WHAT TO DO » Your answer should be an exact copy of all the entries, free of pictures.

▬▬▬▬▬▬▬▬▬▬

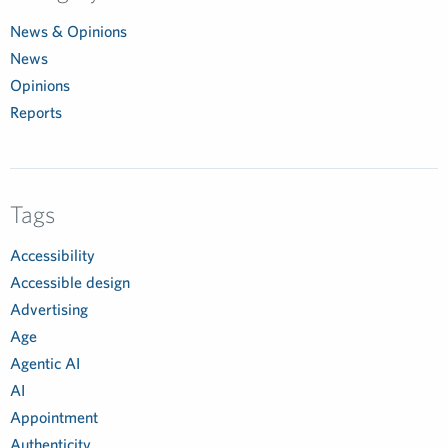
News & Opinions
News
Opinions
Reports
Tags
Accessibility
Accessible design
Advertising
Age
Agentic AI
AI
Appointment
Authenticity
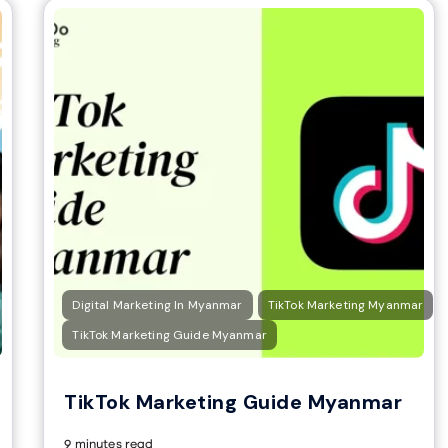
Digital Marketing In Myanmar
TikTok Marketing Myanmar
TikTok Marketing Guide Myanmar
TikTok Marketing Guide Myanmar
9 minutes read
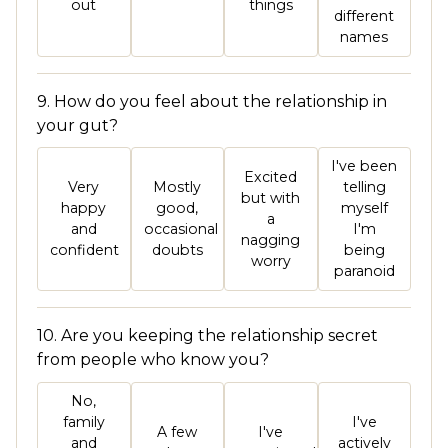
out
things
different
names
9. How do you feel about the relationship in
your gut?
I've been
Excited
Very
Mostly
telling
but with
happy
good,
myself
a
and
occasional
I'm
nagging
confident
doubts
being
worry
paranoid
10. Are you keeping the relationship secret
from people who know you?
No,
family
I've
A few
I've
and
actively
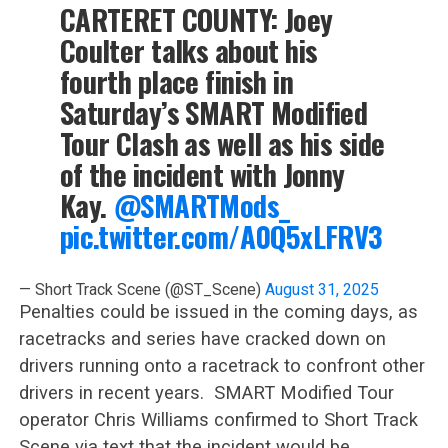
CARTERET COUNTY: Joey
Coulter talks about his
fourth place finish in
Saturday’s SMART Modified
Tour Clash as well as his side
of the incident with Jonny
Kay.
@SMARTMods_
pic.twitter.com/A0Q5xLFRV3
— Short Track Scene (@ST_Scene)
August 31, 2025
Penalties could be issued in the coming days, as
racetracks and series have cracked down on
drivers running onto a racetrack to confront other
drivers in recent years. SMART Modified Tour
operator Chris Williams confirmed to Short Track
Scene via text that the incident would be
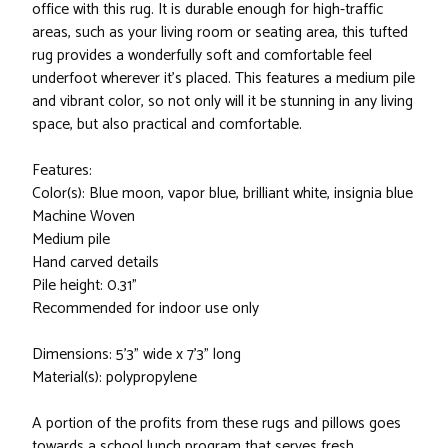
office with this rug. It is durable enough for high-traffic
areas, such as your living room or seating area, this tufted
rug provides a wonderfully soft and comfortable feel
underfoot wherever it's placed. This features a medium pile
and vibrant color, so not only will it be stunning in any living
space, but also practical and comfortable.
Features:
Color(s): Blue moon, vapor blue, brilliant white, insignia blue
Machine Woven
Medium pile
Hand carved details
Pile height: 0.31”
Recommended for indoor use only
Dimensions: 5’3” wide x 7’3” long
Material(s): polypropylene
A portion of the profits from these rugs and pillows goes
towards a school lunch program that serves fresh,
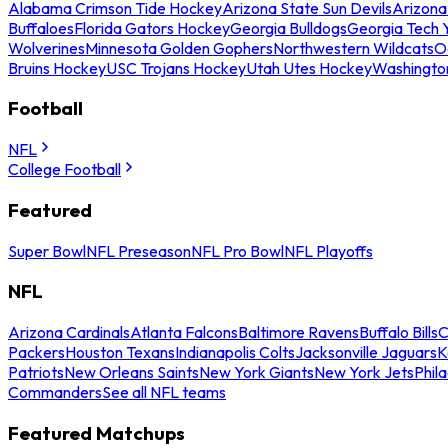
Alabama Crimson Tide Hockey
Arizona State Sun Devils
Arizona
Buffaloes
Florida Gators Hockey
Georgia Bulldogs
Georgia Tech 
Wolverines
Minnesota Golden Gophers
Northwestern Wildcats
O
Bruins Hockey
USC Trojans Hockey
Utah Utes Hockey
Washingto
Football
NFL
College Football
Featured
Super Bowl
NFL Preseason
NFL Pro Bowl
NFL Playoffs
NFL
Arizona Cardinals
Atlanta Falcons
Baltimore Ravens
Buffalo Bills
C
Packers
Houston Texans
Indianapolis Colts
Jacksonville Jaguars
K
Patriots
New Orleans Saints
New York Giants
New York Jets
Phil
Commanders
See all NFL teams
Featured Matchups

▬▬▬▬▬▬▬▬▬▬

SOLUTION TO THIS TASK »
News & Opinions
News
Opinions
Reports
Tags
Accessibility
Accessible design
Advertising
Age
Agentic AI
AI
Appointment
Authenticity
Digital Marketing In Myanmar
TikTok Marketing Myanmar
TikTok Marketing Guide Myanmar
TikTok Marketing Guide Myanmar
9 minutes read
out
things
different
names
9. How do you feel about the relationship in
your gut?
I've been
Excited
Very
Mostly
telling
but with
happy
good,
myself
a
and
occasional
I'm
nagging
confident
doubts
being
worry
paranoid
10. Are you keeping the relationship secret
from people who know you?
No,
family
I've
A few
I've
and
actively
CARTERET COUNTY: Joey
Coulter talks about his
fourth place finish in
Saturday’s SMART Modified
Tour Clash as well as his side
of the incident with Jonny
Kay.
@SMARTMods_
pic.twitter.com/A0Q5xLFRV3
— Short Track Scene (@ST_Scene)
August 31, 2025
Penalties could be issued in the coming days, as
racetracks and series have cracked down on
drivers running onto a racetrack to confront other
drivers in recent years. SMART Modified Tour
operator Chris Williams confirmed to Short Track
Scene via text that the incident would be
office with this rug. It is durable enough for high-traffic
areas, such as your living room or seating area, this tufted
rug provides a wonderfully soft and comfortable feel
underfoot wherever it's placed. This features a medium pile
and vibrant color, so not only will it be stunning in any living
space, but also practical and comfortable.
Features:
Color(s): Blue moon, vapor blue, brilliant white, insignia blue
Machine Woven
Medium pile
Hand carved details
Pile height: 0.31”
Recommended for indoor use only
Dimensions: 5’3” wide x 7’3” long
Material(s): polypropylene
A portion of the profits from these rugs and pillows goes
towards a school lunch program that serves fresh,
Alabama Crimson Tide Hockey
Arizona State Sun Devils
Arizona
Buffaloes
Florida Gators Hockey
Georgia Bulldogs
Georgia Tech 
Wolverines
Minnesota Golden Gophers
Northwestern Wildcats
O
Bruins Hockey
USC Trojans Hockey
Utah Utes Hockey
Washingto
Football
NFL
College Football
Featured
Super Bowl
NFL Preseason
NFL Pro Bowl
NFL Playoffs
NFL
Arizona Cardinals
Atlanta Falcons
Baltimore Ravens
Buffalo Bills
C
Packers
Houston Texans
Indianapolis Colts
Jacksonville Jaguars
K
Patriots
New Orleans Saints
New York Giants
New York Jets
Phil
Commanders
See all NFL teams
Featured Matchups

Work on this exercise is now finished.